= YouTwoTV =

YouTube channel

YouTwoTV is a YouTube channel produced by Canadian YouTubers Jaz Saini and Harjit Bhandal. The duo is most prominently known as YouTube personalities and Much Studios creators. Since its 2016 launch, the channel currently has 3.64M subscribers and has a total of 1.7B views.

== Early life ==
Jaz Saini was born in Brampton, Ontario to parents of Indian descent. Saini was raised alongside two older brothers, Varinder and Paul. Her eldest brother, Varinder, died at 26 years old in 2008 due to a car accident; her mother died in 2013 after a long battle with depression. Saini graduated from Brampton Centennial Secondary School in 2009 and continued her studies at Humber College, where she graduated with a diploma in Marketing paired with a certification in Marketing Design Applications.

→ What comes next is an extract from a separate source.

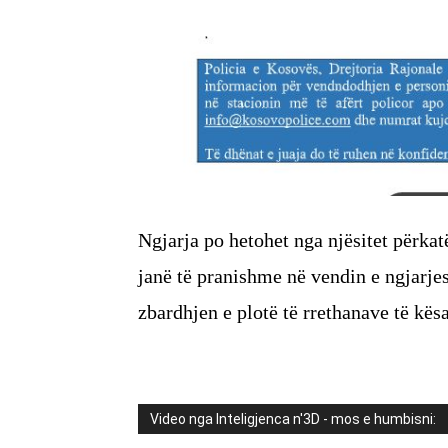
Ngjarja po hetohet nga njësitet përkatë
janë të pranishme në vendin e ngjarje
zbardhjen e plotë të rrethanave të kësa
Video nga Inteligjenca n'3D - mos e humbisni:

Harjit Bhandal was born in Brampton, Ontario to parents of Indian descent.

== Career ==
Though Harjit dropped out of high school, he took interest in film production and co-founded his own film production company, Majestic Films. Since co-founding the company, Bhandal has worked on various projects including documentaries and music videos.

The duo have also partnered as brand ambassadors with companies like Bell, Nestle, Coca-Cola, M&M's, Subway, and McDonald's.

== Awards ==
In 2017, YouTwoTV won the first-ever "Fan Fave Much Creator" award at the 2017 iHeartRadio MMVAs. In 2016, the City of Brampton recognized the duo with the "Citizens Awards Arts Acclaim Award".